もう10年近く続いている習慣なのですが、外国人門下生と交流が多い私は、時折、親しく友誼を結んだ武友に限って、名前を贈ることがあります。お金はかかりませんし、世界にたった一つですので、もらった方はことのほか喜んで頂けることが多いようです。

お金はかかりませんが、やはりその人の立ち居振る舞い、バックグラウンド、国柄、人柄、志、こういうことを会話の中から拾っていかねばなりませんから、やはり親しくならないとできないわけです。もっとも親しくとも閃かない場合もあります。

名前は3種類あります。

一つは和号、例えばその人の名前の音を漢字にしたり、音とは関係なく、その人の人となりを名前にします。両方同時に付ける場合もあります。外国人もこれが一番好きなようですが、いかんせん漢字の知識が日本人よりは深くないので、へんてこな名前を付け方を頻繁に見ます。多分、最初にそれを見た時、おかしかったのと可哀想だと思ったからこのようなことを始めたのだと思います。

ちょっと一例をば

音を漢字にしたもの

御礼倶(オレグ):ロシア人の友人ですが、非常に礼儀正しく、好感の持てる友人なのでこのようにしました。

音とは関係ないもの

回志(さとし):本人は真摯なイスラム教徒で、非常に素晴らしい志の持ち主なのでこのようにしました。(イスラム教は回教と言います)

両方併せたもの

久里流 杜陽(クリル もりあき):米国人です。クリルは本名の家族名ですが、幕末に日本人が初めて米国人と接触した久里浜から取りました。流は武道をするために日本に流れ着いた、という意味です。杜陽は以前、神社に行った時に社杜の中で木漏れ日が非常に美しかったと感想を述べていたので、杜陽にしました。

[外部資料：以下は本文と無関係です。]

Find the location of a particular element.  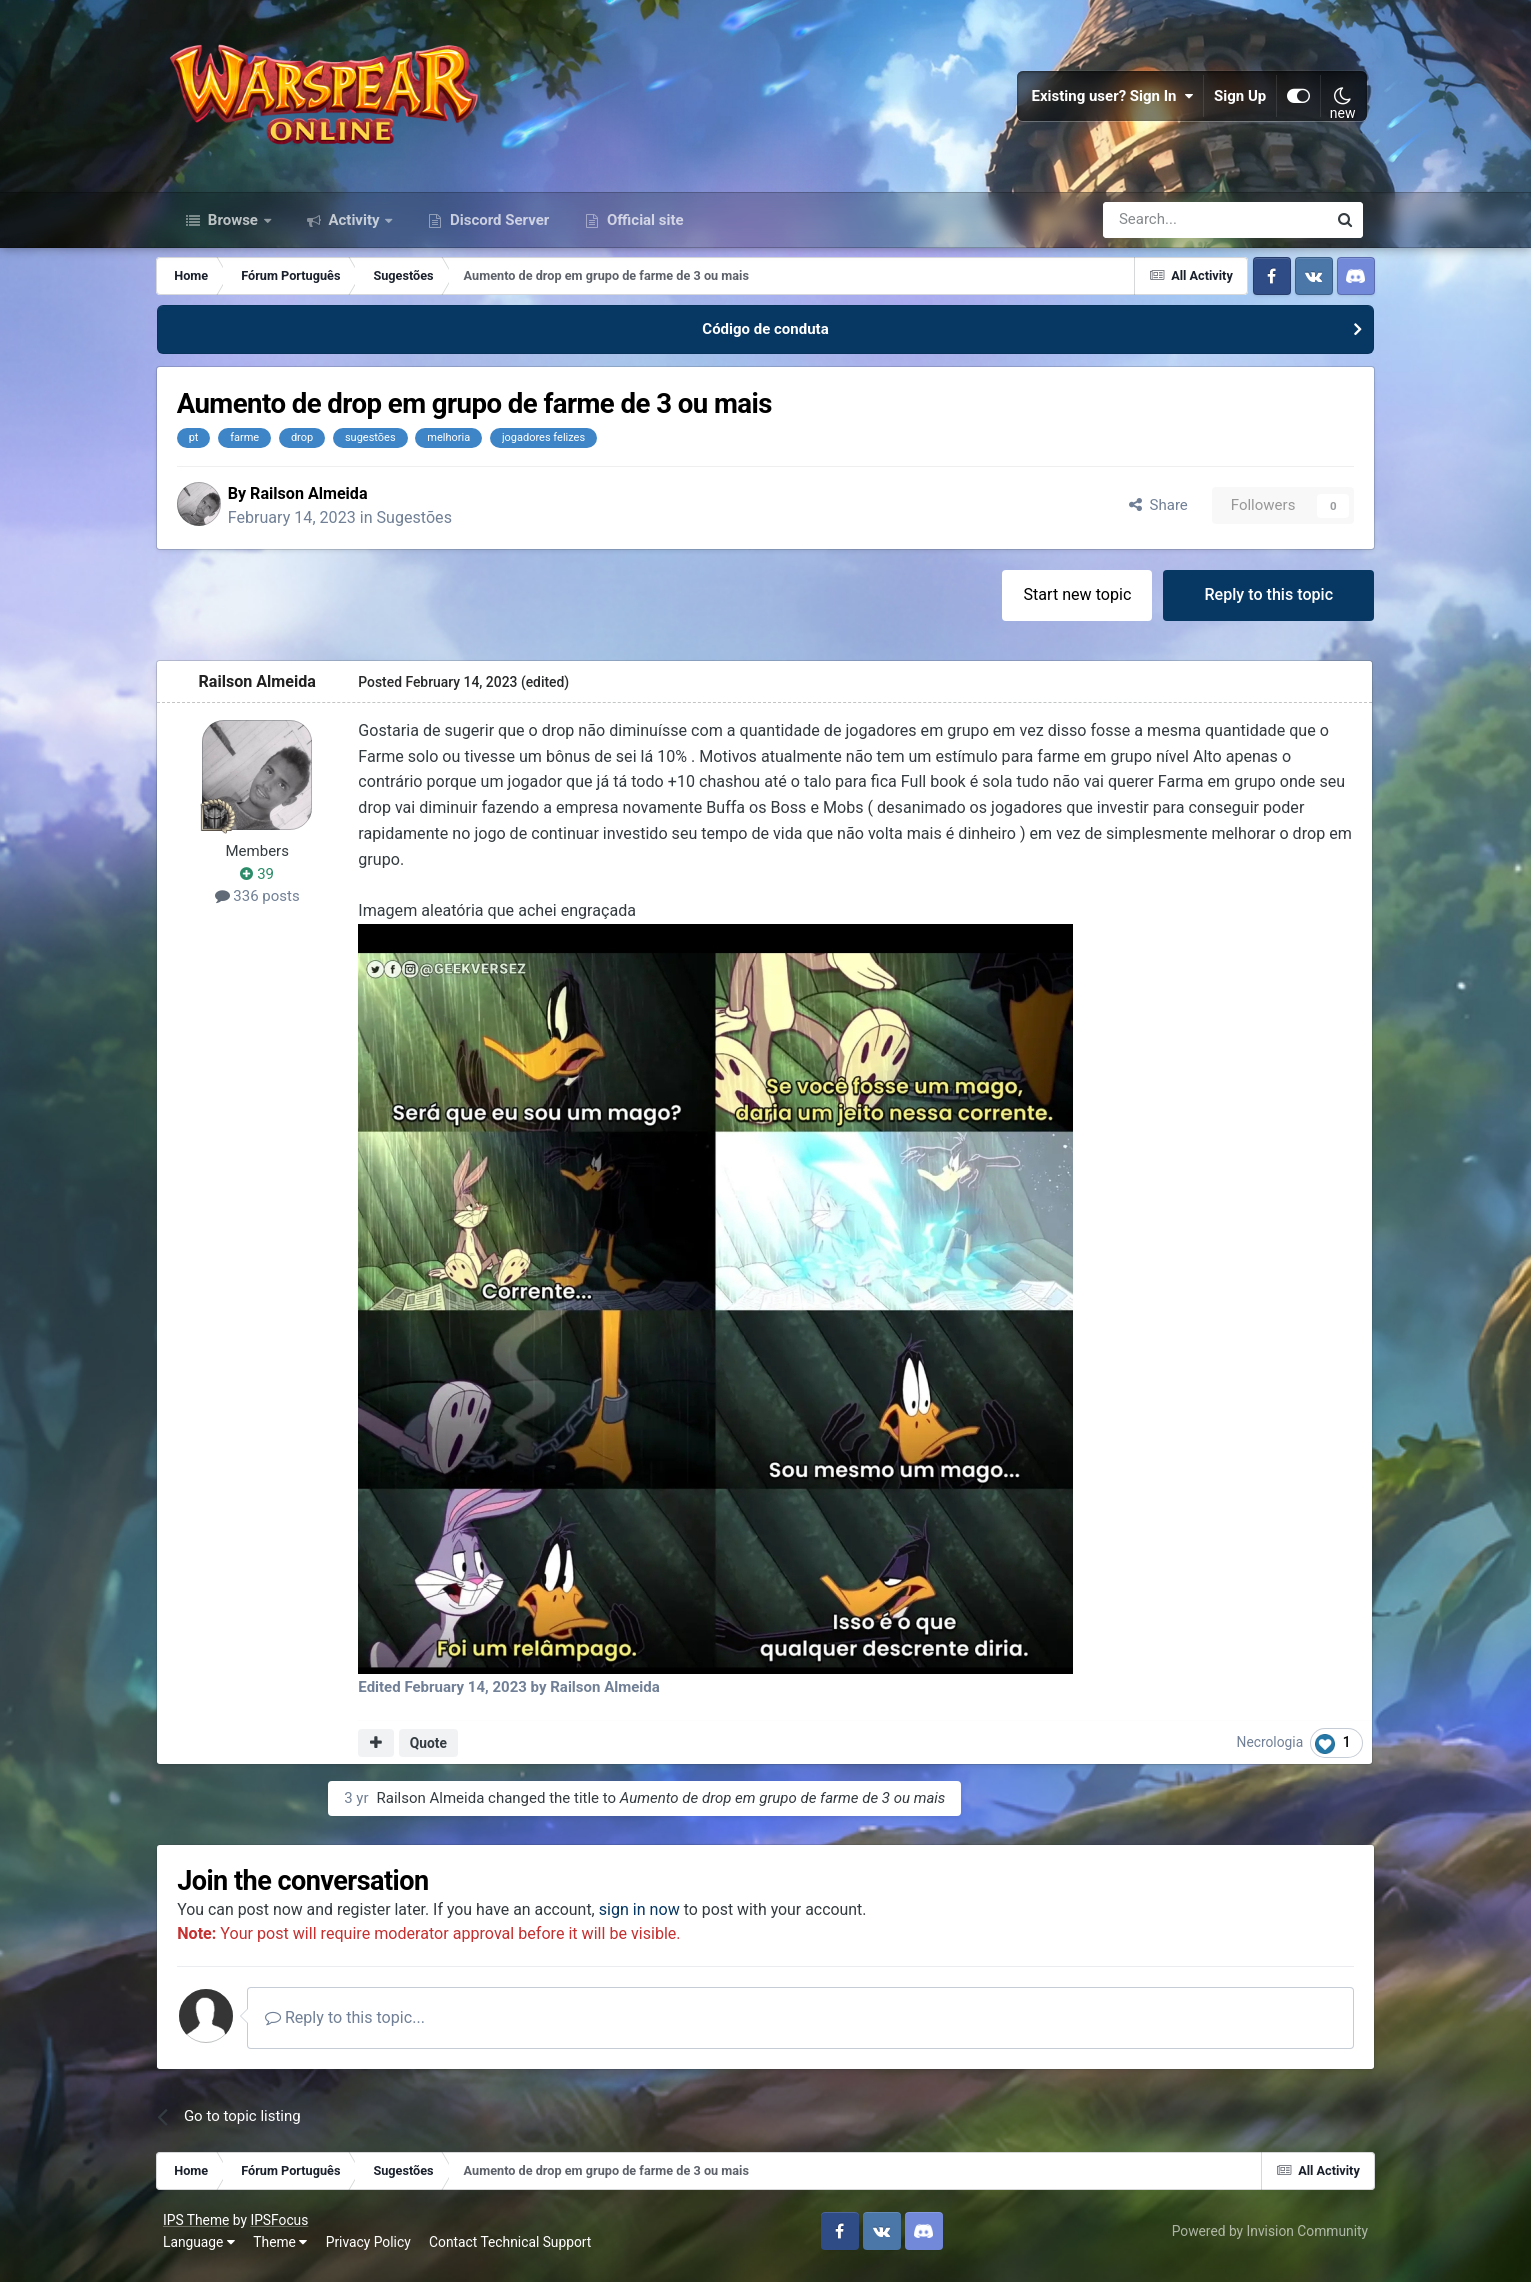 Existing user? Sign In is located at coordinates (1108, 100).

次の庵号は簡単に言うと道場名です。人によってはファミリーネームを道場名にする人もいますが、更に本格的な名前を求めたり、あげたりしたい場合は贈ったりします。庵にこだわるのは、小さい道場、ビジネスライクな道場でないこと、武芸とは密かに隠れてすること、といった意味合いです。昔から、やはり優れた武芸者が開いた道場、優れた禅僧が開いた寺には庵が付いていることが多いようです。

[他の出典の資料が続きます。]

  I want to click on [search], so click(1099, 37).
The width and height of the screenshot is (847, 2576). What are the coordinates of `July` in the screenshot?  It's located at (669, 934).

白露庵(はくろあん):既出のロシア人の友人に贈ったもの。白も露もロシアをイメージさせます。また彼は禅もよくやるのですが、白露は仏教の教えにもたびたび出てくる言葉です。

臥龍庵(がりゅうあん):臥龍は文字通り嵐を待って伏せている龍です。まもなく帰国する米国人同門のために作りました。いつも物静かに稽古に励んでいたので、記念として。

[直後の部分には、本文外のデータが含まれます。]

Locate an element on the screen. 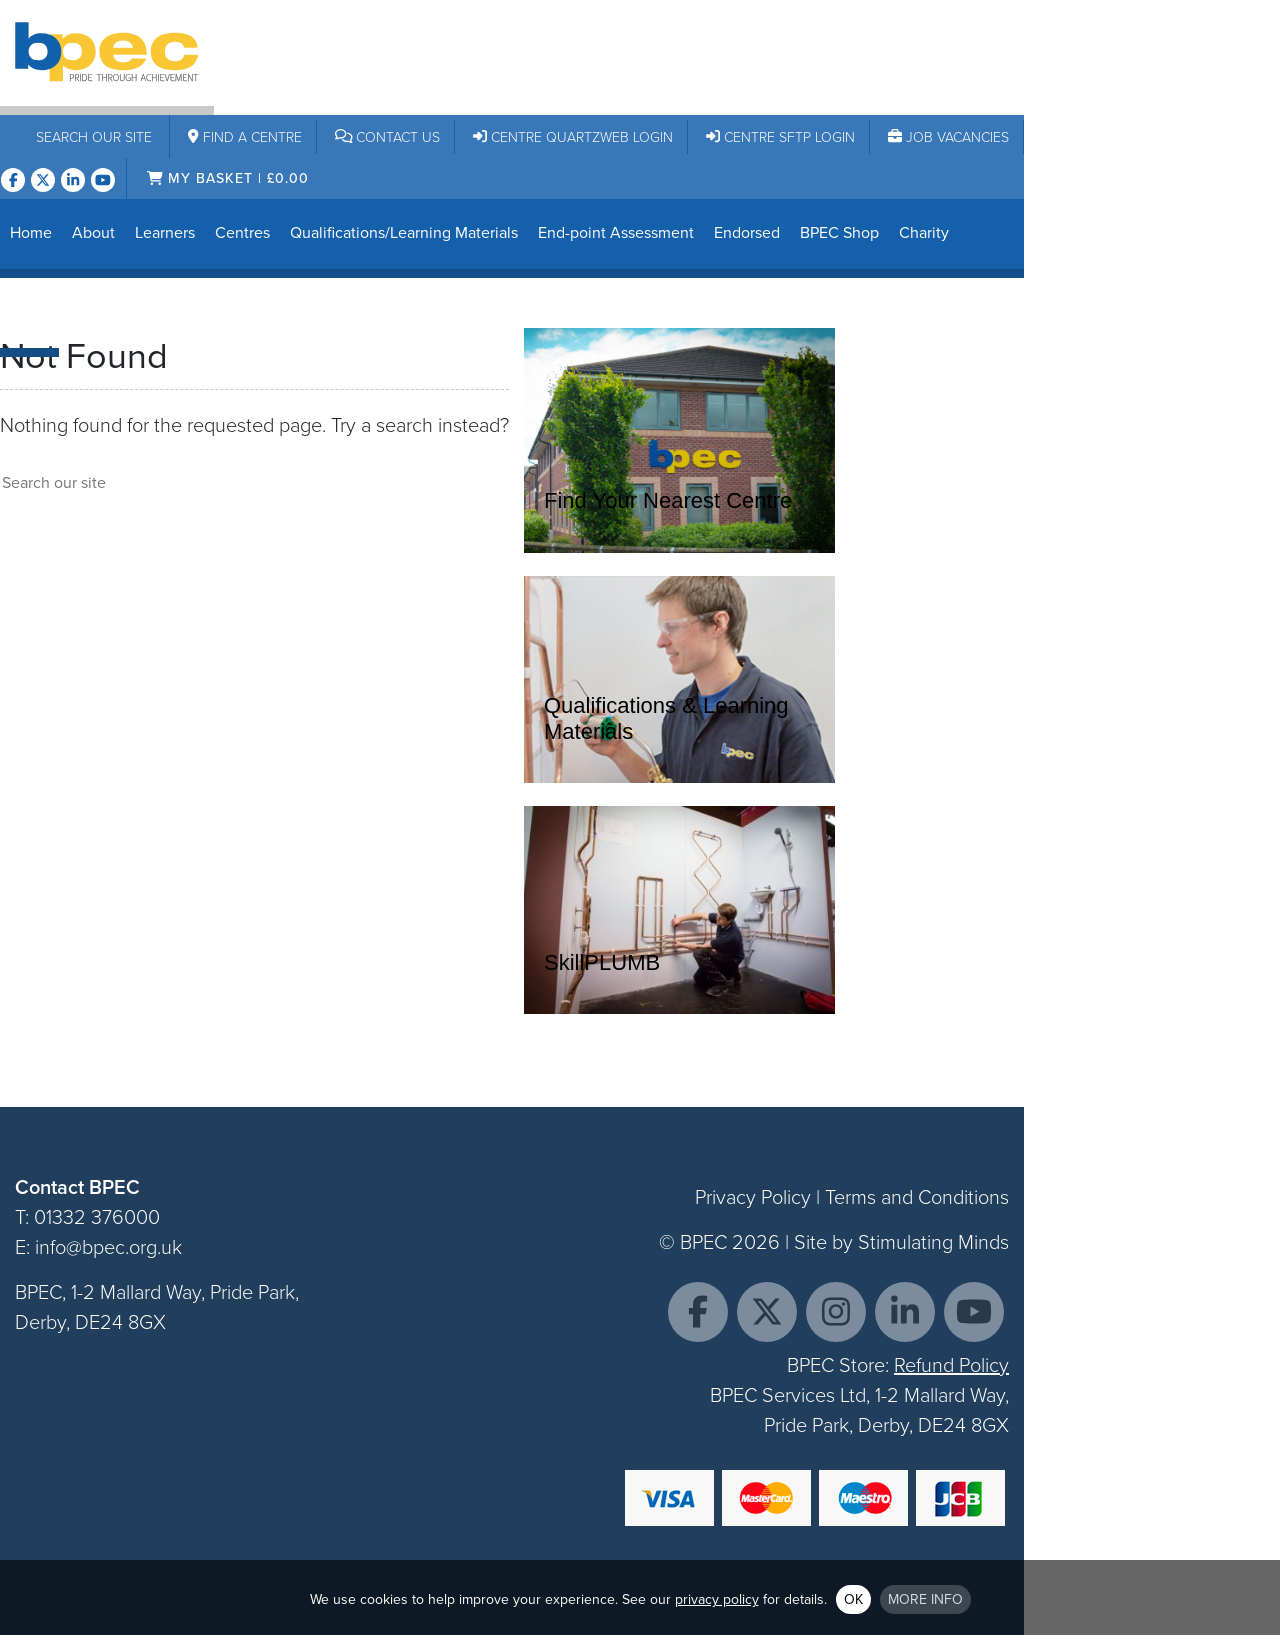 This screenshot has height=1635, width=1280. About is located at coordinates (93, 232).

最後は武号です。時代劇にも出てきますが、ナントカ齋というやつです。齋は隠居した武芸者が号するものらしいですが、隠居しなくても号していた人もいましたので、必ず使うわけではありませんが、齋をよく使います。

隠龍齋(先の米国人同門に)

玄楓齋(帰国したカナダ人同門に)

ま、他にも色々ありますが、こんな感じに付けます。

これだけでは寂しいので、大抵は私の作った駄句を添えています。

駄句ながら、ちゃんと決まりがあって、なるべく贈った号に使った漢字を取り混ぜたり、その人の志や人柄を詠む内容にしています。この辺りはさすがにプロでもないし、センスがあるわけでもないので、満足したことも、悦に浸ったりしたこともないのですが、取りあえず全く知らない日本人が見ても恥を掻かないように、という思いと、まずはともあれ友人に対する真心でしょうか。これを重視しています。

これは紹介するほどのものではないので(笑)省略します。

これらを紙に書き、自分の名前と花押を記し、自分の武号の印鑑を押します。

もちろん別紙に英語でその意味などを書き、それを贈るわけです。

こういうものを贈っていると、自然、日本人の在り方などが感じられるようになってきます。